▸ **Work task**
The entries below must be reproduced exactly; their pictures are not part of the copy.

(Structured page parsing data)
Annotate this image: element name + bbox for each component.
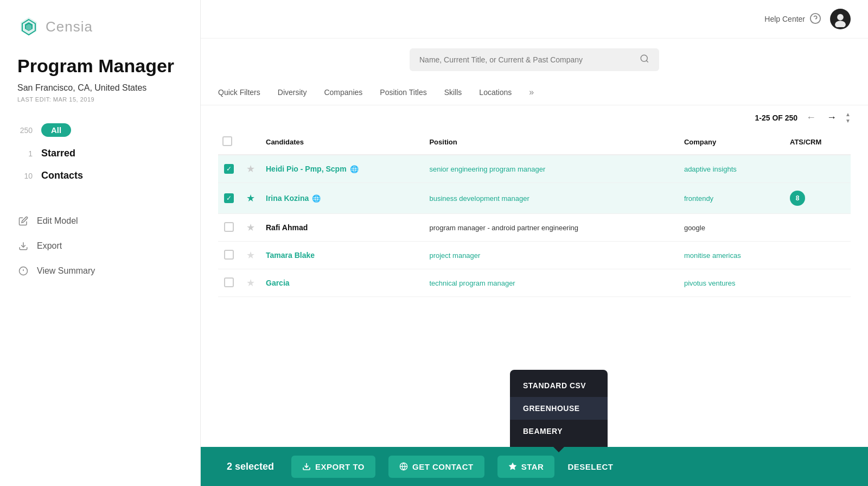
search-box[interactable] [410, 48, 659, 71]
next-page-arrow[interactable]: → [825, 111, 839, 124]
ats-cell [786, 155, 851, 183]
topbar: Help Center [201, 0, 868, 39]
edit-model-action[interactable]: Edit Model [17, 209, 183, 233]
company-text: adaptive insights [684, 165, 737, 173]
position-cell: project manager [425, 242, 679, 269]
filter-locations[interactable]: Locations [479, 88, 512, 97]
filter-companies[interactable]: Companies [324, 88, 362, 97]
candidate-name[interactable]: Tamara Blake [266, 251, 420, 260]
info-icon [17, 265, 29, 277]
candidate-name[interactable]: Garcia [266, 279, 420, 287]
edit-model-label: Edit Model [37, 216, 78, 226]
filter-position-titles[interactable]: Position Titles [380, 88, 426, 97]
filter-more-icon[interactable]: » [529, 87, 534, 97]
row-checkbox-cell[interactable] [218, 269, 240, 297]
page-up-btn[interactable]: ▲ [845, 111, 851, 118]
search-icon [640, 54, 649, 66]
get-contact-label: GET CONTACT [412, 462, 474, 471]
all-count: 250 [17, 126, 33, 135]
export-action[interactable]: Export [17, 233, 183, 258]
pagination-text: 1-25 OF 250 [755, 113, 797, 122]
export-to-button[interactable]: EXPORT TO [291, 456, 375, 478]
candidates-table: Candidates Position Company ATS/CRM ★ [218, 130, 851, 297]
get-contact-button[interactable]: GET CONTACT [388, 456, 484, 478]
dropdown-standard-csv[interactable]: STANDARD CSV [510, 374, 608, 397]
candidate-name[interactable]: Rafi Ahmad [266, 223, 420, 232]
position-cell: program manager - android partner engine… [425, 214, 679, 242]
job-location: San Francisco, CA, United States [17, 83, 183, 93]
sidebar-item-all[interactable]: 250 All [17, 118, 183, 142]
candidate-name[interactable]: Heidi Pio - Pmp, Scpm 🌐 [266, 165, 420, 173]
company-text: google [684, 224, 705, 232]
svg-point-10 [837, 14, 844, 21]
help-center-label: Help Center [764, 15, 805, 23]
ats-cell [786, 214, 851, 242]
export-dropdown: STANDARD CSV GREENHOUSE BEAMERY [510, 370, 608, 447]
svg-point-11 [835, 21, 846, 27]
filter-quick-filters[interactable]: Quick Filters [218, 88, 260, 97]
star-icon[interactable]: ★ [246, 222, 255, 233]
svg-point-12 [641, 55, 647, 61]
page-updown[interactable]: ▲ ▼ [845, 111, 851, 124]
logo-text: Censia [46, 18, 93, 35]
last-edit-date: MAR 15, 2019 [53, 96, 94, 103]
row-checkbox-cell[interactable] [218, 183, 240, 214]
row-checkbox[interactable] [224, 250, 234, 260]
row-checkbox[interactable] [224, 277, 234, 287]
filters-bar: Quick Filters Diversity Companies Positi… [201, 80, 868, 105]
filter-diversity[interactable]: Diversity [278, 88, 307, 97]
sidebar-item-starred[interactable]: 1 Starred [17, 142, 183, 165]
row-checkbox[interactable] [224, 164, 234, 174]
row-star-cell[interactable]: ★ [240, 155, 261, 183]
row-star-cell[interactable]: ★ [240, 214, 261, 242]
search-input[interactable] [419, 55, 634, 64]
last-edit-label: LAST EDIT: [17, 96, 51, 103]
filter-skills[interactable]: Skills [444, 88, 462, 97]
star-icon-filled[interactable]: ★ [246, 193, 255, 204]
pagination-bar: 1-25 OF 250 ← → ▲ ▼ [201, 105, 868, 130]
row-checkbox-cell[interactable] [218, 155, 240, 183]
company-cell: frontendy [680, 183, 786, 214]
row-checkbox[interactable] [224, 193, 234, 203]
star-icon[interactable]: ★ [246, 277, 255, 288]
deselect-button[interactable]: DESELECT [567, 462, 613, 471]
company-cell: pivotus ventures [680, 269, 786, 297]
view-summary-action[interactable]: View Summary [17, 258, 183, 283]
dropdown-greenhouse[interactable]: GREENHOUSE [510, 397, 608, 420]
starred-count: 1 [17, 149, 33, 158]
export-to-label: EXPORT TO [315, 462, 365, 471]
logo[interactable]: Censia [17, 15, 183, 38]
dropdown-beamery[interactable]: BEAMERY [510, 420, 608, 443]
svg-line-13 [646, 60, 648, 62]
row-checkbox[interactable] [224, 222, 234, 232]
star-icon[interactable]: ★ [246, 250, 255, 261]
col-checkbox[interactable] [218, 130, 240, 155]
prev-page-arrow[interactable]: ← [804, 111, 818, 124]
sidebar: Censia Program Manager San Francisco, CA… [0, 0, 201, 486]
row-star-cell[interactable]: ★ [240, 269, 261, 297]
user-avatar[interactable] [830, 9, 851, 29]
star-icon[interactable]: ★ [246, 163, 255, 174]
help-center[interactable]: Help Center [764, 12, 821, 26]
page-down-btn[interactable]: ▼ [845, 118, 851, 124]
view-summary-label: View Summary [37, 266, 95, 276]
sidebar-actions: Edit Model Export View Summary [17, 209, 183, 283]
candidate-name-cell[interactable]: Tamara Blake [261, 242, 425, 269]
row-checkbox-cell[interactable] [218, 214, 240, 242]
row-checkbox-cell[interactable] [218, 242, 240, 269]
table-row: ★ Heidi Pio - Pmp, Scpm 🌐 senior enginee… [218, 155, 851, 183]
ats-badge: 8 [790, 191, 805, 206]
candidate-name-cell[interactable]: Rafi Ahmad [261, 214, 425, 242]
row-star-cell[interactable]: ★ [240, 183, 261, 214]
sidebar-item-contacts[interactable]: 10 Contacts [17, 165, 183, 187]
select-all-checkbox[interactable] [222, 136, 232, 146]
candidate-name-cell[interactable]: Heidi Pio - Pmp, Scpm 🌐 [261, 155, 425, 183]
search-area [201, 39, 868, 80]
position-cell: senior engineering program manager [425, 155, 679, 183]
star-button[interactable]: STAR [497, 456, 555, 478]
candidate-name-cell[interactable]: Irina Kozina 🌐 [261, 183, 425, 214]
candidate-name[interactable]: Irina Kozina 🌐 [266, 194, 420, 203]
candidate-name-cell[interactable]: Garcia [261, 269, 425, 297]
row-star-cell[interactable]: ★ [240, 242, 261, 269]
col-company: Company [680, 130, 786, 155]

▸ **Task result**
Annotate this image: element name + bbox for each component.
search-box[interactable] [410, 48, 659, 71]
next-page-arrow[interactable]: → [825, 111, 839, 124]
ats-cell [786, 155, 851, 183]
topbar: Help Center [201, 0, 868, 39]
edit-model-action[interactable]: Edit Model [17, 209, 183, 233]
company-text: adaptive insights [684, 165, 737, 173]
position-cell: project manager [425, 242, 679, 269]
filter-locations[interactable]: Locations [479, 88, 512, 97]
filter-companies[interactable]: Companies [324, 88, 362, 97]
candidate-name[interactable]: Tamara Blake [266, 251, 420, 260]
info-icon [17, 265, 29, 277]
candidate-name[interactable]: Garcia [266, 279, 420, 287]
edit-model-label: Edit Model [37, 216, 78, 226]
filter-position-titles[interactable]: Position Titles [380, 88, 426, 97]
filter-more-icon[interactable]: » [529, 87, 534, 97]
row-checkbox-cell[interactable] [218, 269, 240, 297]
page-up-btn[interactable]: ▲ [845, 111, 851, 118]
search-icon [640, 54, 649, 66]
get-contact-label: GET CONTACT [412, 462, 474, 471]
all-count: 250 [17, 126, 33, 135]
export-action[interactable]: Export [17, 233, 183, 258]
pagination-text: 1-25 OF 250 [755, 113, 797, 122]
export-to-button[interactable]: EXPORT TO [291, 456, 375, 478]
candidates-table: Candidates Position Company ATS/CRM ★ [218, 130, 851, 297]
get-contact-button[interactable]: GET CONTACT [388, 456, 484, 478]
dropdown-standard-csv[interactable]: STANDARD CSV [510, 374, 608, 397]
candidate-name[interactable]: Rafi Ahmad [266, 223, 420, 232]
position-cell: program manager - android partner engine… [425, 214, 679, 242]
job-location: San Francisco, CA, United States [17, 83, 183, 93]
sidebar-item-all[interactable]: 250 All [17, 118, 183, 142]
candidate-name[interactable]: Heidi Pio - Pmp, Scpm 🌐 [266, 165, 420, 173]
company-text: google [684, 224, 705, 232]
svg-point-10 [837, 14, 844, 21]
help-center-label: Help Center [764, 15, 805, 23]
ats-cell [786, 214, 851, 242]
export-dropdown: STANDARD CSV GREENHOUSE BEAMERY [510, 370, 608, 447]
svg-point-11 [835, 21, 846, 27]
filter-quick-filters[interactable]: Quick Filters [218, 88, 260, 97]
star-icon[interactable]: ★ [246, 222, 255, 233]
svg-point-12 [641, 55, 647, 61]
page-updown[interactable]: ▲ ▼ [845, 111, 851, 124]
logo-text: Censia [46, 18, 93, 35]
last-edit-date: MAR 15, 2019 [53, 96, 94, 103]
row-checkbox-cell[interactable] [218, 183, 240, 214]
row-checkbox[interactable] [224, 250, 234, 260]
row-checkbox[interactable] [224, 277, 234, 287]
filters-bar: Quick Filters Diversity Companies Positi… [201, 80, 868, 105]
filter-diversity[interactable]: Diversity [278, 88, 307, 97]
sidebar-item-starred[interactable]: 1 Starred [17, 142, 183, 165]
row-checkbox[interactable] [224, 164, 234, 174]
row-star-cell[interactable]: ★ [240, 155, 261, 183]
row-star-cell[interactable]: ★ [240, 214, 261, 242]
search-input[interactable] [419, 55, 634, 64]
last-edit-label: LAST EDIT: [17, 96, 51, 103]
filter-skills[interactable]: Skills [444, 88, 462, 97]
star-icon-filled[interactable]: ★ [246, 193, 255, 204]
pagination-bar: 1-25 OF 250 ← → ▲ ▼ [201, 105, 868, 130]
row-checkbox-cell[interactable] [218, 155, 240, 183]
company-cell: frontendy [680, 183, 786, 214]
row-checkbox[interactable] [224, 193, 234, 203]
star-icon[interactable]: ★ [246, 277, 255, 288]
deselect-button[interactable]: DESELECT [567, 462, 613, 471]
company-cell: pivotus ventures [680, 269, 786, 297]
view-summary-action[interactable]: View Summary [17, 258, 183, 283]
dropdown-greenhouse[interactable]: GREENHOUSE [510, 397, 608, 420]
starred-count: 1 [17, 149, 33, 158]
export-to-label: EXPORT TO [315, 462, 365, 471]
logo[interactable]: Censia [17, 15, 183, 38]
dropdown-beamery[interactable]: BEAMERY [510, 420, 608, 443]
svg-line-13 [646, 60, 648, 62]
row-checkbox[interactable] [224, 222, 234, 232]
star-icon[interactable]: ★ [246, 250, 255, 261]
col-checkbox[interactable] [218, 130, 240, 155]
prev-page-arrow[interactable]: ← [804, 111, 818, 124]
sidebar: Censia Program Manager San Francisco, CA… [0, 0, 201, 486]
row-star-cell[interactable]: ★ [240, 269, 261, 297]
user-avatar[interactable] [830, 9, 851, 29]
star-icon[interactable]: ★ [246, 163, 255, 174]
help-center[interactable]: Help Center [764, 12, 821, 26]
page-down-btn[interactable]: ▼ [845, 118, 851, 124]
view-summary-label: View Summary [37, 266, 95, 276]
sidebar-actions: Edit Model Export View Summary [17, 209, 183, 283]
candidate-name-cell[interactable]: Tamara Blake [261, 242, 425, 269]
row-checkbox-cell[interactable] [218, 214, 240, 242]
row-checkbox-cell[interactable] [218, 242, 240, 269]
table-row: ★ Heidi Pio - Pmp, Scpm 🌐 senior enginee… [218, 155, 851, 183]
ats-badge: 8 [790, 191, 805, 206]
candidate-name-cell[interactable]: Rafi Ahmad [261, 214, 425, 242]
row-star-cell[interactable]: ★ [240, 183, 261, 214]
sidebar-item-contacts[interactable]: 10 Contacts [17, 165, 183, 187]
select-all-checkbox[interactable] [222, 136, 232, 146]
candidate-name-cell[interactable]: Heidi Pio - Pmp, Scpm 🌐 [261, 155, 425, 183]
search-area [201, 39, 868, 80]
position-cell: senior engineering program manager [425, 155, 679, 183]
star-button[interactable]: STAR [497, 456, 555, 478]
candidate-name-cell[interactable]: Irina Kozina 🌐 [261, 183, 425, 214]
candidate-name[interactable]: Irina Kozina 🌐 [266, 194, 420, 203]
candidate-name-cell[interactable]: Garcia [261, 269, 425, 297]
row-star-cell[interactable]: ★ [240, 242, 261, 269]
col-company: Company [680, 130, 786, 155]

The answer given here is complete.